Intrusion Detection in SCADA-based Power Grids: Feature Selection using Gradient Boosting Scoring Model with Decision Tree Classifiers
Darshana Upadhyay, Jaume Manero, Marzia Zaman, and Srinivas Sampalli
Smart grids rely on SCADA (Supervisory Control and Data Acquisition) systems to monitor and control complex electrical networks in order to provide reliable energy to homes and industries. However, the increased inter-connectivity and remote accessibility of SCADA systems expose them to cyber attacks. As a consequence, developing effective security mechanisms is a priority in order to protect the network from internal and external attacks. We propose an integrated framework for an Intrusion Detection System (IDS) for smart grids which combines feature engineering-based preprocessing with machine learning classifiers.
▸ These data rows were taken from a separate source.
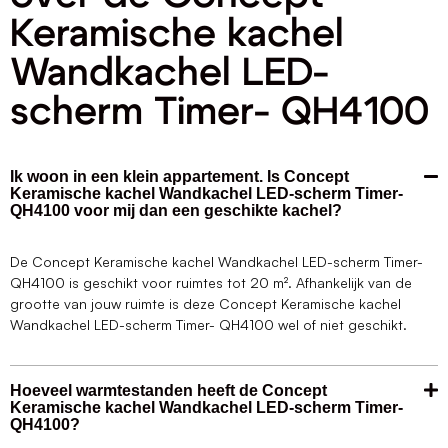
Keramische kachel
Wandkachel LED-
scherm Timer- QH4100
Ik woon in een klein appartement. Is Concept
Keramische kachel Wandkachel LED-scherm Timer-
QH4100 voor mij dan een geschikte kachel?
De Concept Keramische kachel Wandkachel LED-scherm Timer-
QH4100 is geschikt voor ruimtes tot 20 m². Afhankelijk van de
grootte van jouw ruimte is deze Concept Keramische kachel
Wandkachel LED-scherm Timer- QH4100 wel of niet geschikt.
Hoeveel warmtestanden heeft de Concept
Keramische kachel Wandkachel LED-scherm Timer-
QH4100?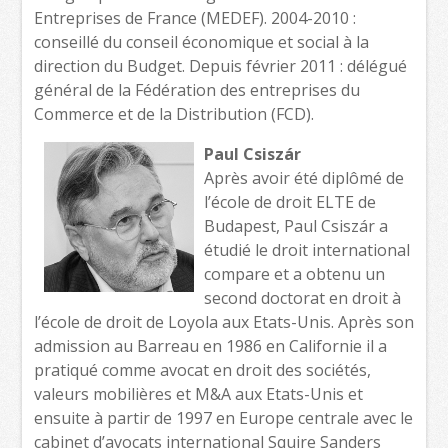
Entreprises de France (MEDEF). 2004-2010 :
conseillé du conseil économique et social à la
direction du Budget. Depuis février 2011 : délégué
général de la Fédération des entreprises du
Commerce et de la Distribution (FCD).
Paul Csiszár
Après avoir été diplômé de
l’école de droit ELTE de
Budapest, Paul Csiszár a
étudié le droit international
compare et a obtenu un
second doctorat en droit à
l’école de droit de Loyola aux Etats-Unis. Après son
admission au Barreau en 1986 en Californie il a
pratiqué comme avocat en droit des sociétés,
valeurs mobilières et M&A aux Etats-Unis et
ensuite à partir de 1997 en Europe centrale avec le
cabinet d’avocats international Squire Sanders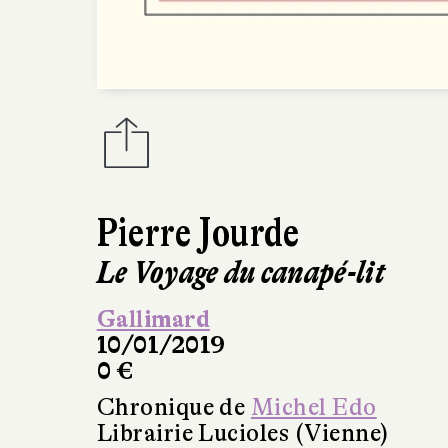
Pierre Jourde
Le Voyage du canapé-lit
Gallimard
10/01/2019
0 €
Chronique de
Michel Edo
Librairie Lucioles (Vienne)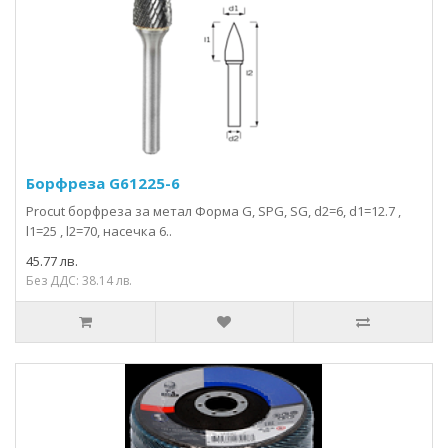
Борфрезa G61225-6
Procut борфреза за метал Форма G, SPG, SG, d2=6, d1=12.7 ,
l1=25 , l2=70, насечка 6..
45.77 лв.
Без ДДС: 38.14 лв.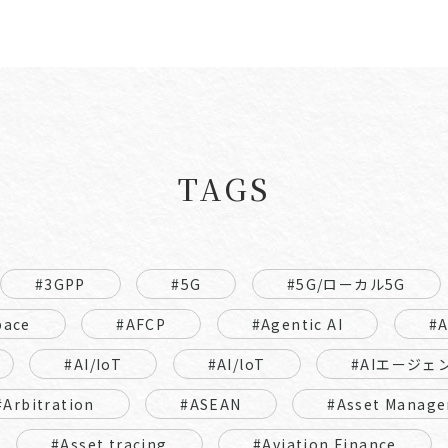
TAGS
#3GPP
#5G
#5G/ローカル5G
pace
#AFCP
#Agentic AI
#
#AI/IoT
#AI/loT
#AIエージェ
#Arbitration
#ASEAN
#Asset Manage
#Asset tracing
#Aviation Finance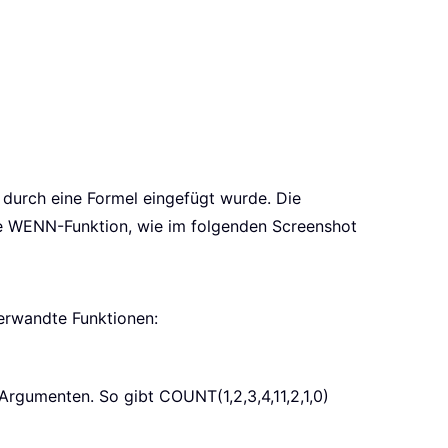
e durch eine Formel eingefügt wurde. Die
ie WENN-Funktion, wie im folgenden Screenshot
rwandte Funktionen:
on Argumenten. So gibt
COUNT(1,2,3,4,11,2,1,0)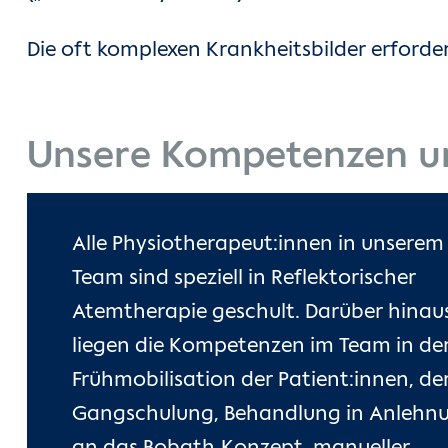
Die oft komplexen Krankheitsbilder erforder
Unsere Kompetenzen u
Alle Physiotherapeut:innen in unserem
Team sind speziell in Reflektorischer
Atemtherapie geschult. Darüber hinau
liegen die Kompetenzen im Team in de
Frühmobilisation der Patient:innen, de
Gangschulung, Behandlung in Anlehn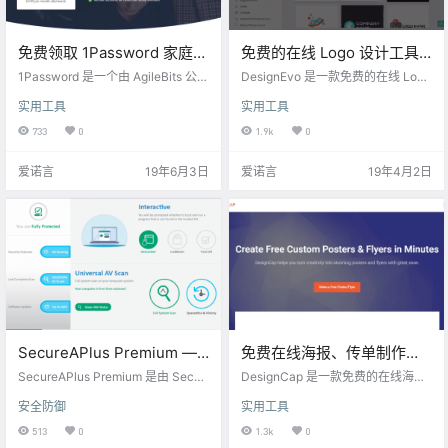
免费领取 1Password 家庭版
免费的在线 Logo 设计工具
一年会员[全平台]
—— DesignEvo
1Password 是一个由 AgileBits 公司
DesignEvo 是一款免费的在线 Logo
[$59.88→0]
开发的密码管理软件。它能用来存
设计工具。 官网地址：https://ww
实用工具
实用工具
放各种不同的密码，除普通登录密
w.designevo.com/cn/ 以下是 Desi
码，信用卡、软件许可证等敏感信
gnEvo 的一些主要特点: 9000+的 L
733
0
1.9k
0
息也可一同存放在PBKDF2加密的虚
ogo 范本可供选择参考 超过一百万
拟保险箱里，由主密码保护。 使用
个可供搜索的图标 数百种文本字体
爱诺言
19年6月3日
爱诺言
19年4月2日
1Password，你只需要记住一个密
和形状可供选择 强大的编辑工具: 裁
码。你的所有其他密码和重要信息
剪, 调整大小, 旋转, 图层管理, 复制,
都被主密码保护，主密码只有你知
撤消/重做等 目前该网站的服务器在
道。 现在 1Password 官网正在做活
国外，国内用户可能访问较…
动，免费领取 1Password 家庭版一
年…
SecureAPlus Premium —
免费在线海报、传单制作工
安全软件[PC][$39.98→0]
具 —— DesignCap
SecureAPlus Premium 是由 Secur
DesignCap 是一款免费的在线海
eAge Technology 出品的一款安全
报、传单制作工具，无需下载或者
安全防御
实用工具
软件。SecureAPlus Premium 集成
注册，打开网页即可开始制作。 官
了反病毒软件和应用程序白名单功
网地址：https://www.designcap.c
513
0
1.3k
0
能，如果已经安装了其他杀毒软
om/ 以下是DesignCap的一些主要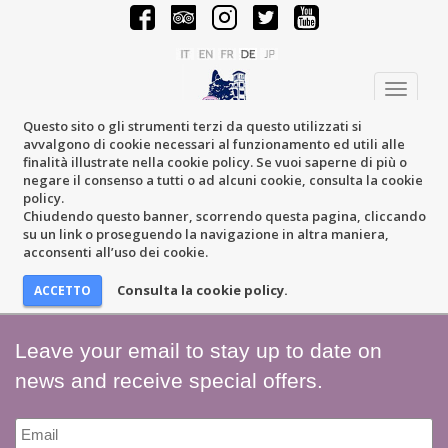
Toggle
navigati
Questo sito o gli strumenti terzi da questo utilizzati si
avvalgono di cookie necessari al funzionamento ed utili alle
finalità illustrate nella cookie policy. Se vuoi saperne di più o
negare il consenso a tutti o ad alcuni cookie, consulta la cookie
policy.
Chiudendo questo banner, scorrendo questa pagina, cliccando
su un link o proseguendo la navigazione in altra maniera,
acconsenti all’uso dei cookie.
Consulta la cookie policy.
Leave your email to stay up to date on
news and receive special offers.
Whilst most of the machine learning techniques fine-tune the hyper-parameters to improve the detection rate, our approach focuses on selecting the most promising features of the dataset using Gradient Boosting Feature Selection (GBFS) before applying the classification algorithm, a combination which improves not only the detection rate but also the execution speed. GBFS uses the Weighted Feature Importance (WFI) extraction technique to reduce the complexity of classifiers. We implement and evaluate various decision tree-based machine learning techniques after obtaining the most promising features of the power grid dataset through a GBFS module, and show that this approach optimizes the False Positive Rate (FPR) and the execution time.

E-Prescription Systems A Comparative Survey
Bader Aldughayfiq and Srinivas Sampalli
Medication errors related to prescriptions are among the most significant risks facing the health care sector. Many countries worldwide have implemented ePrescription systems to reduce medication errors. Further, more research is needed to evaluate these systems and their effect on patients’ care services. Thus, we conducted a survey study involving eight countries implementing ePrescription systems. We found several challenges and limitations of the surveyed systems, such as information availability, information privacy and security, and new technologies adaptability. Therefore, these challenges need to be addressed to provide quality service, improve patients’ medication safety.